The gunfight at the OK Corral is one of the central stories in American mythology. Good and evil, law and order, such black and white concepts are set against each other with the “guys in white hats” victorious when the dust of the gunfight settles. Even the rogue Doc Holliday emerges as a sort of Robin Hood merely by choosing the right side to fight on. This legend is the backdrop for Oakley Hall’s book Warlock, one of the finest westerns I have ever read.
Every facet of our mythological old West is portrayed in visceral detail in Warlock. Gun fights, fist fights, bar fights, whiskey drinking, stagecoach robbing, cattle rustling, Indian attacks, cavalry, gambling, saloons, ladies, whores, miners, posses, lynch mobs and riots; Hall covers them all. Yet Hall does not portray these common Western themes in the manner of “classic” westerns. Nothing in Warlock is shrouded completely by the reassuring veil of myth for every character is human underneath it all. Still, can Warlock really be called a “revisionist” Western?
It seems every film, novel and Broadway musical created after 1949 and set in the old West gets branded as “revisionist”. Not that this should be a stigma, there are many fine works that reexamine the legends of the old West, but these revisionist Westerns are too often stripped of all their mythic grandeur under the searing lens of their magnifying glasses. Hall’s book Warlock is more careful in its reexamination. Rather than replace fantasy with reality as films like McCabe and Mrs. Miller (again, still a fine film) do, Warlock somehow keeps the legends intact while recasting the heroes and villains as mere men.

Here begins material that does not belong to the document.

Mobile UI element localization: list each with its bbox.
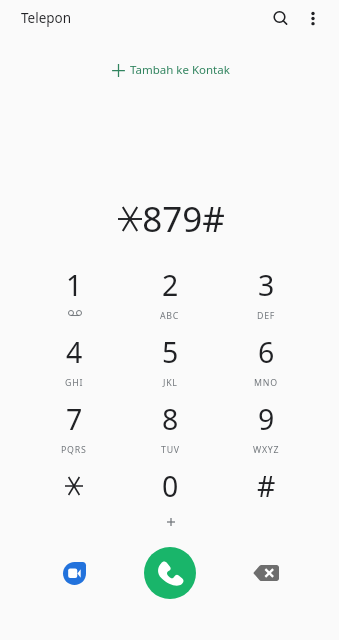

It is now accepted that Wyatt Earp wasn’t even Sheriff of Tombstone at the time of the gunfight at the OK Corral, and most likely didn’t even hit anyone in the shoot out itself. Many of the people they went up against were fairly well liked in town while Doc Holliday was by most accounts a murdering sonovabitch. Hall weaves a bit of this harsh reality into his book, but keeps exactly the right bits of fairy tale as well. Clay Blaisedell (Wyatt Earp) struggles beneath his conscience and reputation, but is still the most powerful presence, purest soul and fastest gun in the story. Tom Morgan (Doc Holliday) is a nihilistic, misanthropic, murdering sonovabitch, but his motivations and friendship with Blaisedell might be even more pure than the heroic gunfighter’s soul in their pragmatic honesty. Abe McQuown (Ike Clanton) and his men are not all evil and some are even well liked depending on the fickle mood of the townsfolk. Still, McQuown and his men’s choice of lifestyle and the actions that come with it lead them inevitably into conflict with Clay.
This element of choice is a major theme in Warlock. A man is not evil, but depending on whom he backs and the choices he makes for himself he might find himself on the “bad” side after all. Again, in the world as Oakley Hall sees it, this does not mean that anyone is good or evil, merely that they are forced to play out the parts they have chosen in the big picture. In the macrocosm of the old west, there are robbers and rustlers and there are sheriffs and gunmen. Where a man falls in this dichotomy is his own choice. In Warlock, good men can seem weak and bad men righteous depending on how they follow through on the choices they make.
Morgan advises the noble Clay “If you are out to kill a man, kill him. It is war, not a silly game with rules.” Clay’s response: “There are rules Morg…it is just so.” Oakley Hall does not show one side as better than the other, only that the choice is ours and often such choices can turn out to be far more complex and binding than we may think. Thus Hall is able to keep the duality of good and evil along with everything else that makes American mythology so special while still putting a human face on the whole affair.